The Taste of Life or the Taste of Food?

  • Ky Chamna
  • October 28, 2020 7:42 AM

Perspectives. It all comes down to this word of abstraction. A word that is harder to feel than to just imagine. This is one of the many words in which value is defined based on times and places. A very personal judgment that is usually misunderstood, and misinterpreted. A judgment that defines and prioritizes taste, both physically and emotionally. The taste of life and the taste of food.



What is more important? Is it the luxurious vehicles, the decorative wooden furniture, the new cutting-edge electronic devices or simply the nutritiously digestible food that our stomach needs? The simplest answer might be “It depends.”



This kind of answer is highly debatable in the sense of its social meaning. Why? It is because people feel differently. However, to find a better answer, we have to establish a common ground of ideas and feelings. Something that the majority of people somehow have in common in relation to their biology and their social environment.



As societies develop, the standard of living also starts to change. From fundamental life-sustaining necessities such as food, water, clothes, medicines and shelters, the ladder of demand continues to go upward. At this point, many people start to question themselves about what could add more value into their lives. However, in a realistic world, not all nations develop at the same rate at the same time. Not even within its own society itself. These differences in development define what each and every group of people needs.



In order to clearly express the definition, let us take “wooden materials” as examples. Woods or wooden materials like wooden furniture or wooden sculptures have been increasingly becoming more valuable in the present day. As deforestation still remains a controversial issue and population keeps on expanding with the upward shift in the standard of living, naturally grown materials like woods – especially the ones which can be found in the tropical climate – have been at the center of demand.



Unlike gold, diamond or any other gemstones, wooden materials were once alive. Old gentle living sky-towering giants of the dense tropical forests. Living members of the jungles, which many other organisms big and small or even microscopic call home for millions of years. The irregularity in its structural growth has become an artwork for many human beings. The twisted branches and the curvy leaves exhibit a sense of organic life. This is some of the aspects which give wood its undebatable benefits.



Because of this, wooden materials have become increasingly rare objects, which are usually associated with the luxurious taste of life. In many hotels and restaurants across the tropical regions, wood can be considered to be the main display. Large wooden tables and chairs full of elaborative sculptures as large as or even larger than a human being. Enormous pieces of wood cover vast areas of the building walls. Some car models also exhibit wooden composition onto their parts. It is a display of wealth and rarity.



From a practical standpoint, wood is not the sole material that can accomplish these requirements. Plastic, metal, stone and many other synthetic materials are highly capable of doing almost the same thing. Chairs and tables can be produced from plastics, forged from steels or even curved from stones. As long as it can bare the weight and hold the stuffs, it is already practical.

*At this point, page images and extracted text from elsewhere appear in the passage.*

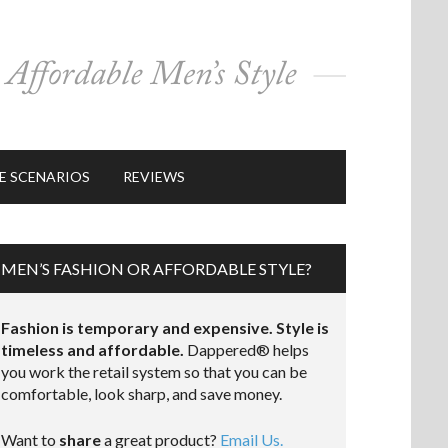
E SCENARIOS
REVIEWS
MEN’S FASHION OR AFFORDABLE STYLE?
Fashion is temporary and expensive. Style is
timeless and affordable.
Dappered® helps
you work the retail system so that you can be
comfortable, look sharp, and save money.
Want to
share
a great product?
Email Us.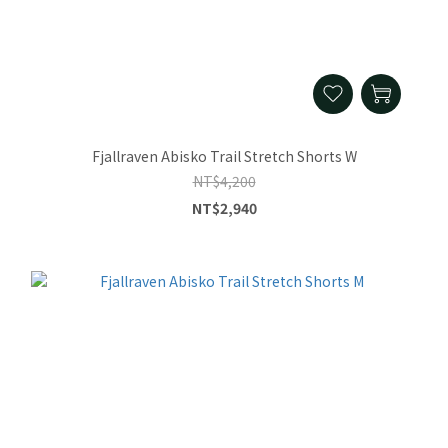
Fjallraven Abisko Trail Stretch Shorts W
NT$4,200
NT$2,940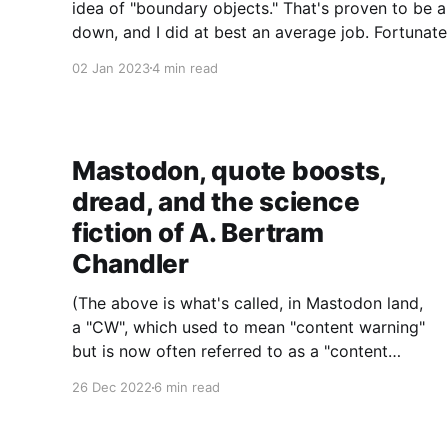
idea of "boundary objects." That's proven to be a
down, and I did at best an average job. Fortunatel
Wenger's
02 Jan 2023
4 min read
Mastodon, quote boosts,
dread, and the science
fiction of A. Bertram
Chandler
(The above is what's called, in Mastodon land,
a "CW", which used to mean "content warning"
but is now often referred to as a "content
wrapper": i.e., the subject line. You have been
26 Dec 2022
6 min read
warned, or wrapped, about what I will now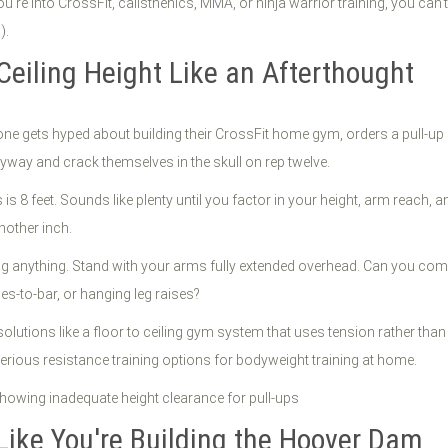
u're into CrossFit, calisthenics, MMA, or ninja warrior training, you can
).
Ceiling Height Like an Afterthought
e gets hyped about building their CrossFit home gym, orders a pull-up bar
nyway and crack themselves in the skull on rep twelve.
is 8 feet. Sounds like plenty until you factor in your height, arm reach, a
nother inch.
g anything. Stand with your arms fully extended overhead. Can you comfo
s-to-bar, or hanging leg raises?
tive solutions like a floor to ceiling gym system that uses tension rathe
erious resistance training options for bodyweight training at home.
 Like You're Building the Hoover Dam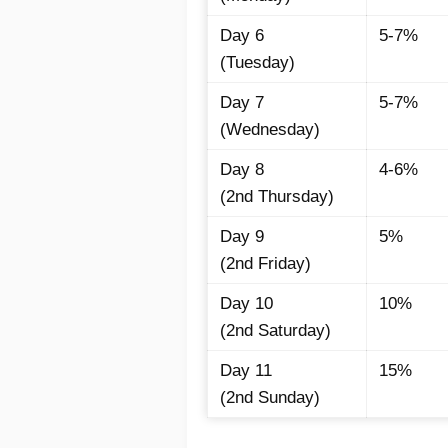
Day 6
5-7%
(Tuesday)
Day 7
5-7%
(Wednesday)
Day 8
4-6%
(2nd Thursday)
Day 9
5%
(2nd Friday)
Day 10
10%
(2nd Saturday)
Day 11
15%
(2nd Sunday)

On the opposite side of the spectrum, the taste of food seems to be more an immediate demand for the less-fortunate people. Practicality seems to be preferred. Luxurious wooden materials seem not to be prioritized. Some financially-starved villagers who live in rural villages sell these precious woods away for the more-fortunate people at a very low price as long as they can acquire the taste of food. They need neither fancy wooden table to hold their cups and plates nor fancy chairs to assist their weight. All they need is to have something to digest at that moment.

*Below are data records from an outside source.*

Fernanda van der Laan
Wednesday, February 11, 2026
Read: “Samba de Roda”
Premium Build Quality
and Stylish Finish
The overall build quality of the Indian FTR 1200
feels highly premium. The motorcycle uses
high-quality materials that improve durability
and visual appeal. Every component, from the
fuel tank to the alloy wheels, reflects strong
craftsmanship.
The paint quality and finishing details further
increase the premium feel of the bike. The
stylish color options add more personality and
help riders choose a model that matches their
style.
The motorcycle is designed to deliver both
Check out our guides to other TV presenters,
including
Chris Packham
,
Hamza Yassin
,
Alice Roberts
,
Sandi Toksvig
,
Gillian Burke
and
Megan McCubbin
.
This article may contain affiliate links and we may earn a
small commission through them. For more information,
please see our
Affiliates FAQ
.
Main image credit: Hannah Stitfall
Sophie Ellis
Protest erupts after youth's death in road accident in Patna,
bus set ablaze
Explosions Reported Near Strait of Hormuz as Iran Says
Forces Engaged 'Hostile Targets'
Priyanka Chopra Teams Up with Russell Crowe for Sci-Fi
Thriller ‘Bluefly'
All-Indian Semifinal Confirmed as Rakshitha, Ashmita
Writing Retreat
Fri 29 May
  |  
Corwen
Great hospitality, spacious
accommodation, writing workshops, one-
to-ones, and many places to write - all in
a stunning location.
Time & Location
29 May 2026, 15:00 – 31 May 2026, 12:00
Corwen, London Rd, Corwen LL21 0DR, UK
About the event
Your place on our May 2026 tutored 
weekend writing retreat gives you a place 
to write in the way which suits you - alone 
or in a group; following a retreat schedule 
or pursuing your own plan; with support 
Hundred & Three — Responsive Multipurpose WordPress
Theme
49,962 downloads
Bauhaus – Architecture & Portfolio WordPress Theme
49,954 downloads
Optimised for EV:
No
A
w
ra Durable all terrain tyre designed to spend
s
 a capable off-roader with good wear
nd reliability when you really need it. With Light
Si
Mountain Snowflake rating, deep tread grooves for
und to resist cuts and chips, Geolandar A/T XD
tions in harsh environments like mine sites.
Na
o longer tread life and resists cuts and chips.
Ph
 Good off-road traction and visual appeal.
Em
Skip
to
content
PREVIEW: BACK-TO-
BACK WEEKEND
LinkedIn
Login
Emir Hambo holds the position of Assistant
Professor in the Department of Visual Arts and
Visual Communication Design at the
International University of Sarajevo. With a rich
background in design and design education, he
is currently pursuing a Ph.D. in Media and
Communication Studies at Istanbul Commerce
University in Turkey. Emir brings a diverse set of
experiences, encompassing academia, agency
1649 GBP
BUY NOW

These examples of wood are just small portions of the even bigger story in human society. This opinion has no intention to defame or denounce any ways of life. It is just a small representation of the differences put in some perspectives.

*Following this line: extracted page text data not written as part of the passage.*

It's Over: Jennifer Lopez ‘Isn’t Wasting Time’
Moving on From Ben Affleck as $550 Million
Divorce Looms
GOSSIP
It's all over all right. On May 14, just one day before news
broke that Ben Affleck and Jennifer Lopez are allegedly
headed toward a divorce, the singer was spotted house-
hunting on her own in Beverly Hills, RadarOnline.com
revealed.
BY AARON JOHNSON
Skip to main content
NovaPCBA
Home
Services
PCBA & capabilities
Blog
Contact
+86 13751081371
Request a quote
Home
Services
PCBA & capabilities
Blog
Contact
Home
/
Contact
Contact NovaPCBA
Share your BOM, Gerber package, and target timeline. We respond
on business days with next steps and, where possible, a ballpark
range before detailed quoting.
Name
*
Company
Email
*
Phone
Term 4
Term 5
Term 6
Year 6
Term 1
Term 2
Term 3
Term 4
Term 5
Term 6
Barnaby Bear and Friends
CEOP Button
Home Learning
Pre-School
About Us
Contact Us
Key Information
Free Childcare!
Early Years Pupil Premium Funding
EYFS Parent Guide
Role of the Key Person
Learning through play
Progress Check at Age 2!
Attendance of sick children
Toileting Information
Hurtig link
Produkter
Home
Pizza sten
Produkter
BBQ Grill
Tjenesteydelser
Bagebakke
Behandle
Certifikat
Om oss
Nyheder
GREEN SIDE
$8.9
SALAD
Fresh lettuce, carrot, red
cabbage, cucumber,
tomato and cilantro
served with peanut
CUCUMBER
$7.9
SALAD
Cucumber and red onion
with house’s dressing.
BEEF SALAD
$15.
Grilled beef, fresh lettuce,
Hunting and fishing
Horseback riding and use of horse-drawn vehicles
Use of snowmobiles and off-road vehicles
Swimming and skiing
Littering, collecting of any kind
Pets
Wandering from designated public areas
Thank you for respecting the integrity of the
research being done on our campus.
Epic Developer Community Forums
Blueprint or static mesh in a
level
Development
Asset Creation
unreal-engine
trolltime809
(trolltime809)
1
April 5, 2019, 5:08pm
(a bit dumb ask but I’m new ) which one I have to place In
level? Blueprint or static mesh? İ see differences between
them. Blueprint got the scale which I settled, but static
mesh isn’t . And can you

However, this small piece of opinion also encourages people to enjoy the practical aspects of life when it comes to using day-to-day materials. Minimize the usage of precious wood in order to reduce the effect of deforestation and many of its related consequences, which could have the potential to impact the environment.



It is understood that the taste of life for the more-fortunate people is quite crucial for them. However, wooden materials that sit in your house do almost nothing except entertaining your eyes and your guests’ eyes. But those woods, if they were to be healthily alive in the forests, they could do much more for the entirety of Planet Earth by producing vital Oxygen, capturing harmful Carbon Dioxide and sheltering billions or even trillions of other organisms of all shapes and sizes.



A wooden chair is more or less just a wooden chair. But a living tree, well… that is different.



Reconsider your taste. The taste of life could be more sustainable if practicality is somehow taken into account.